___ Data for analysis ___

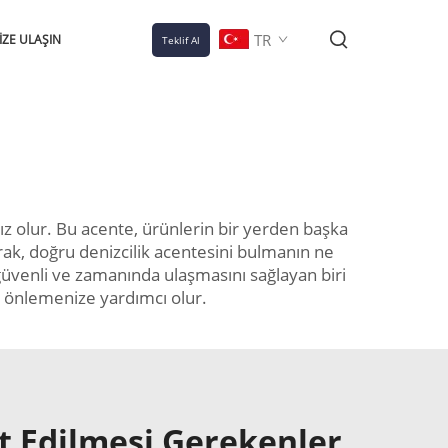
TR
IZE ULAŞIN
Teklif Al
ız olur. Bu acente, ürünlerin bir yerden başka
rak, doğru denizcilik acentesini bulmanın ne
 güvenli ve zamanında ulaşmasını sağlayan biri
ri önlemenize yardımcı olur.
at Edilmesi Gerekenler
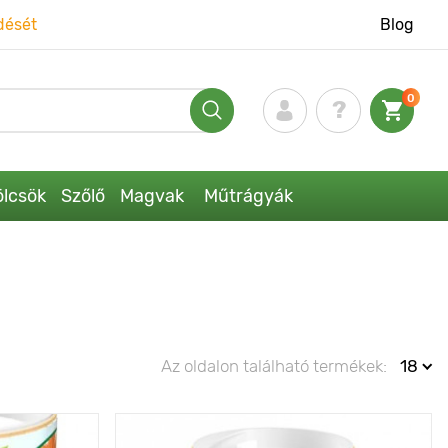
dését
Blog
0
lcsök
Szőlő
Magvak
Műtrágyák
Az oldalon található termékek:
18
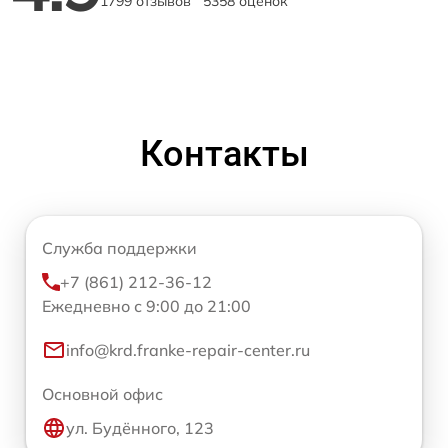
1799 отзывов
5358 оценок
Контакты
Служба поддержки
+7 (861) 212-36-12
Ежедневно с 9:00 до 21:00
info@krd.franke-repair-center.ru
Основной офис
ул. Будённого, 123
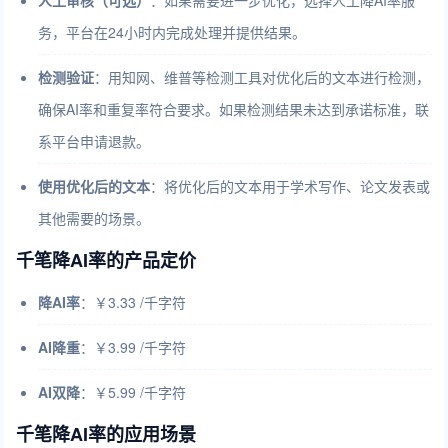
人工审核（可选）
：如果需要进一步优化，选择人工降AI率服
务，平台在24小时内完成处理并提供结果。
检测验证
：用知网、维普等检测工具对优化后的文本进行检测，
确保AI率和重复率符合要求。如果检测结果未达到承诺标准，联
系平台申请退款。
使用优化后的文本
：将优化后的文本用于学术写作、论文发表或
其他需要的场景。
千笔降AI率的产品定价
降AI率
：￥3.33
/千字符
AI降重
：￥3.99
/千字符
AI双降
：￥5.99 /千字符
千笔降AI率的应用场景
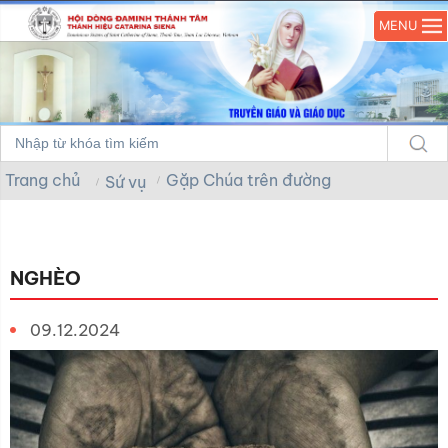
MENU
Trang chủ
Gặp Chúa trên đường
Sứ vụ
NGHÈO
09.12.2024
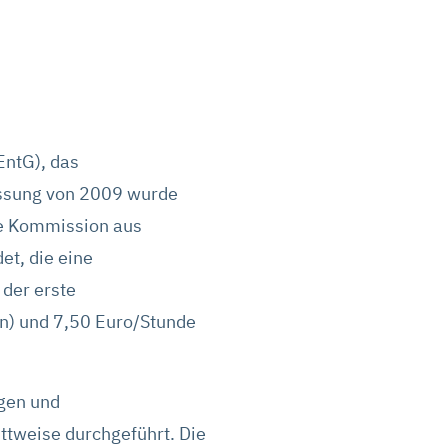
EntG), das
assung von 2009 wurde
e Kommission aus
et, die eine
der erste
in) und 7,50 Euro/Stunde
gen und
ttweise durchgeführt. Die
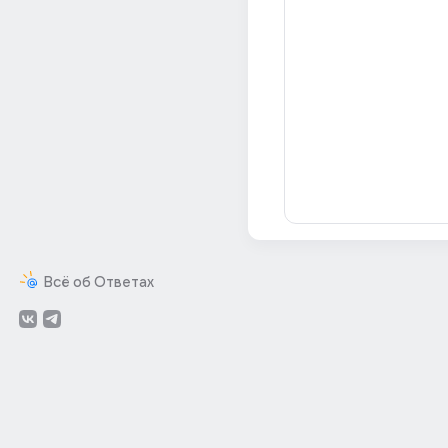
Всё об Ответах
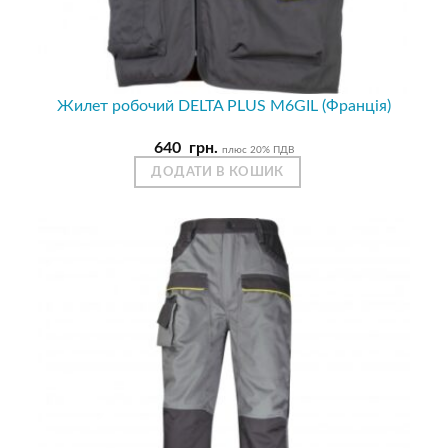
Жилет робочий DELTA PLUS M6GIL (Франція)
640
грн.
плюс 20% ПДВ
ДОДАТИ В КОШИК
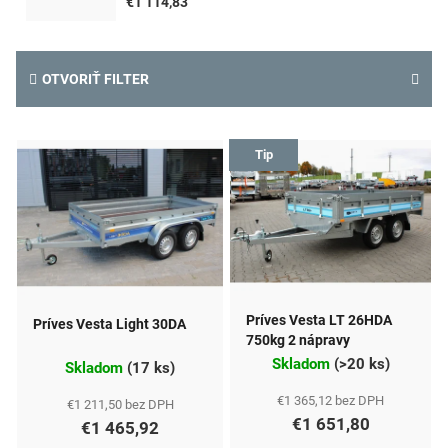
€1 114,83
OTVORIŤ FILTER
V
Tip
ý
p
i
s
p
Príves Vesta LT 26HDA
Príves Vesta Light 30DA
r
750kg 2 nápravy
Skladom
(
>20 ks
)
o
Skladom
(
17 ks
)
d
€1 365,12 bez DPH
€1 211,50 bez DPH
€1 651,80
€1 465,92
u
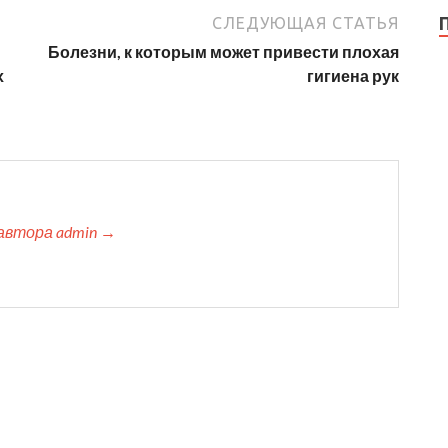
СЛЕДУЮЩАЯ СТАТЬЯ
Болезни, к которым может привести плохая
х
гигиена рук
автора admin →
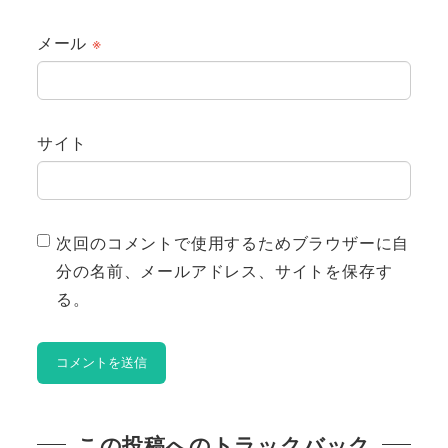
メール
※
サイト
次回のコメントで使用するためブラウザーに自
分の名前、メールアドレス、サイトを保存す
る。
この投稿へのトラックバック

___

• **Problem statement**: The answer must consist of every line from the records above that holds "Vesta".

• **Response for this exercise**:
Príves Vesta LT 26HDA
Príves Vesta Light 30DA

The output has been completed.